Из Парижа 1789-го в Берлин 1827-го
Работа над отчетом об американском путешествии приближалась к завершению. 30 июля 1825 года Гёте получил один из последних томов отчета. «Оба Гумбольдта безраздельно Ваши, — говорилось в сопроводительном письме, — и завоевать Ваше одобрение было гордостью их жизни».
«Я с радостью наблюдаю, — писал далее 56-летний Гумбольдт, — как Вы срываете с природы таинственные покровы один за другим и обогащаете физику новыми мыслями. Пусть же долго продлится и не будет омрачена никаким физическим недугом столь могущественная жизнь, как Ваша, — друзьям на радость, народам — на благо, немецкому отечеству — во цвет и славу».
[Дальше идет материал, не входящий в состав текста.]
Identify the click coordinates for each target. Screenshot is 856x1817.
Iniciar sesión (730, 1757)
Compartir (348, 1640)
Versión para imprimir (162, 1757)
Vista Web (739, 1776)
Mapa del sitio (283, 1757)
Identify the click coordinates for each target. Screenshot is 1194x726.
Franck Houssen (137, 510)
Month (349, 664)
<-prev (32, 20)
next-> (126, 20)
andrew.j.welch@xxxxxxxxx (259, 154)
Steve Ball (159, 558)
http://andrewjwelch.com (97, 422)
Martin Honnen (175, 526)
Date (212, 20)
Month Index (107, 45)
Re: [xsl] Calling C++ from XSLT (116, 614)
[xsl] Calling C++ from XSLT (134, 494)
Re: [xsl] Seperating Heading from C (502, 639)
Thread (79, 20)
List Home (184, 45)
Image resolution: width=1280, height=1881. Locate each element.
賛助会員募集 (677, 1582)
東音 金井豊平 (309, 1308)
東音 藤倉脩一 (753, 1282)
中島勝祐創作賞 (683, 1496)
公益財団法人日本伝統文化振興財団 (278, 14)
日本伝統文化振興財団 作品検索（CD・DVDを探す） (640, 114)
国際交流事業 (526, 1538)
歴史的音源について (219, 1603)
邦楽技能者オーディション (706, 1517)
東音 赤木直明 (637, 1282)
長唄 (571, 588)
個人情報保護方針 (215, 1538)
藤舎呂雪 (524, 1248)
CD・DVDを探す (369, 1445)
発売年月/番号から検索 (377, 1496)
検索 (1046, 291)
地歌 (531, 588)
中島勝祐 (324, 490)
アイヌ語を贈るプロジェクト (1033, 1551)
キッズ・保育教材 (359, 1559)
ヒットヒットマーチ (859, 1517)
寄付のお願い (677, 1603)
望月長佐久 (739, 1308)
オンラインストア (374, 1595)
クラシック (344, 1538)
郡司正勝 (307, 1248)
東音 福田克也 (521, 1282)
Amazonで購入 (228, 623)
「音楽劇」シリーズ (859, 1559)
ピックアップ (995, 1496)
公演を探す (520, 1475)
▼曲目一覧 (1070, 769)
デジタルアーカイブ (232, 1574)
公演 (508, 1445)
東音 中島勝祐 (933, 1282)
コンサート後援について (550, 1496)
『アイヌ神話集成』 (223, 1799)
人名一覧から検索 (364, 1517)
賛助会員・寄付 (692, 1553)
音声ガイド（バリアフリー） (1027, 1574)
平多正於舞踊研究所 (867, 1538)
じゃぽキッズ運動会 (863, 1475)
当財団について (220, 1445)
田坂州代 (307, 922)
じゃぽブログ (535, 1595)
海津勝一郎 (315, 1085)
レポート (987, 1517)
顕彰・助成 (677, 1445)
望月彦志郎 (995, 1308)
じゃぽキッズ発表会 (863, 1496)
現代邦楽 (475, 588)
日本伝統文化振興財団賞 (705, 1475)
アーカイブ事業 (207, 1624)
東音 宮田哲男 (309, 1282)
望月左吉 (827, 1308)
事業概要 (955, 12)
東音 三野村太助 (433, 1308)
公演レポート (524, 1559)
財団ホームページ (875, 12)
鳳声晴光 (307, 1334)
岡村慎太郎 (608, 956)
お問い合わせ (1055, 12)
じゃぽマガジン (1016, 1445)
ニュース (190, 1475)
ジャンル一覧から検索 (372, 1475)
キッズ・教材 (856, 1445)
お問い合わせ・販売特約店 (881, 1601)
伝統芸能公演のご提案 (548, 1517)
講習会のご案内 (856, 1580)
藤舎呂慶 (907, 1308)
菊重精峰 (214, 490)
Суровая судьба Бонплана, сплошные неурядицы с поездкой в Азию, быстрое таяние остатков некогда солидного состояния и грозящее безденежье, огромный объем работы, связанный с публикацией отчета о путешествии, — все это вместе заронило в душу стареющего Гумбольдта семена сомнения, дано ли ему совершить намеченное.
В декабре 1825 года мексиканское правительство обреталось к Гумбольдту с просьбой пустить в ход свое влияние и дипломатический талант, чтобы подвигнуть Петербург и Вену на признание молодого мексиканского государства и на заключение договоров с независимыми республиками бывшей испанской Америки. Гумбольдт, должно быть, ярко представил себе, как он ведет эти переговоры с архиреакционером Меттернихом или русским царем — фигурой’ не давнее отталкивающей, поскольку ответ его содержал вежливый, но решительный отказ. Мои мысли, писал Гумбольдт, открыто изложены в моих трудах; вмешиваться же в политическую борьбу по сколь угодно благородным мотивам несовместимо с занимаемым им положением. Закулисная дипломатическая игра ему претит, и только независимость представляется ему единственно возможной основой для ученого, живущего в чужой стране. Настолько откровенно Гумбольдт мог позволить себе писать потому, что адресат этого письма, мексиканский министр иностранных дел; Аламан, был одним из его друзей.